Q1. Why would it be a problem if our training set and test set are the same.

The end goal of ML is to build a model that can be generalized to new data. It would be beneficial to divide the training data into a training set and test/validation set, where the latter set represents real world data (i.e. unseen and unfitted data). Otherwise, if the training data  is reused during test/validation, then one will not be able to predict the accuracy of the model on data it has not seen before. In other words, if we train on test/validation data, then the model will appear to fit with good accuracy (as we are testing on the same data) but might not be able to generalize adequately when the ML model encounters new data. 


Q2. Explain step by step the process to select k in the k-nearest neighbor algorithm (pseudocode)

To find k using the simpliest algorithm (k with lowest error rate), the pseudocode is as follows: 

Find K-simple
1. Create an array err_rates of size n and initialize to 0 (n = number of observations in training set) **
2. Set the random seed
3. Split the number of observations into 2 sets: training (i.e. 80%) and validation (i.e. 20%)  
4. For each k in range of 1 .. square root(n) 
    a. Fit the model on the training data for k neighbours
    b. Predict the value of the validation set from the model derived
    c. Determine the error rate of validation set vs. predicted value (using something like MSE)
    d. Store the error rate in err_rates at index i == k
5. Find the minimum value of err_rates and return its index.     


Note, if we select k based on M fold validation, the pseudocode will now be encapsulated by M iterations such as:

Find K-Mfold
1. Create a matrix for cross validation errrors cross_err_rates of size n by M 
    a. Initialize to 0 
    b. Add ID column = k for range 1 .. square root(n)
    c. Add error_mean column to store mean of error for this k
2. Set the random seed
3. For each m in range of 1 .. M
        For each k in range of 1 .. square root(n)  
        a.

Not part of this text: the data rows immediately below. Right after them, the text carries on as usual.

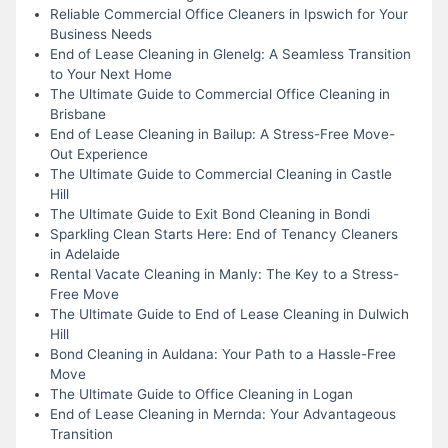
Reliable Commercial Office Cleaners in Ipswich for Your
Business Needs
End of Lease Cleaning in Glenelg: A Seamless Transition
to Your Next Home
The Ultimate Guide to Commercial Office Cleaning in
Brisbane
End of Lease Cleaning in Bailup: A Stress-Free Move-
Out Experience
The Ultimate Guide to Commercial Cleaning in Castle
Hill
The Ultimate Guide to Exit Bond Cleaning in Bondi
Sparkling Clean Starts Here: End of Tenancy Cleaners
in Adelaide
Rental Vacate Cleaning in Manly: The Key to a Stress-
Free Move
The Ultimate Guide to End of Lease Cleaning in Dulwich
Hill
Bond Cleaning in Auldana: Your Path to a Hassle-Free
Move
The Ultimate Guide to Office Cleaning in Logan
End of Lease Cleaning in Mernda: Your Advantageous
Transition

Split the number of observations into 2 sets: training (i.e. m−1/m %) and validation (i.e. 1/m %)
        b. Fit the model on the training data for k neighbours
        c. Predict the value of the validation set from the model derived
        d. Determine the error rate of validation set vs. predicted value (using something like MSE)
        e. Store the error rate in cross_err_rates at location (k, m)
        f. Find the average value of cross_err_rates for this m and store in error_mean
4. Find the minimum value of error_mean in cross_err_rates and return the value of ID column for that row        
        

** The bound for k is set as per lecture slides (Lecture 1 slide 60).

Reference:
https://idc9.github.io/stor390/notes/cross_validation/cross_validation.html 


Q3. For the k-nearest regression. What happens when k = n. Where n is equal to the training size.

In general for a large dataset, a k that is too small may result in overfitting (i.e extreme case k==1 considers each point individually) . Conversely, a large k may result in smoothling out noise (outliers) and eliminating important details. If k==n, we have the extreme case where the whole distribution is evened out and as per the next Q below for KNN regression, we will then take the average of all the points. This averaging will lead to a straight line (high bias, no variance). In the case of classification, we will then simply take the most dominant class (i.e. If there are 2 classes, where class X appears 10 times and class Y appears 9 times, the model will return class X).

Reference:
http://www.cs.bham.ac.uk/~jxb/INC/l9.pdf (slide 13)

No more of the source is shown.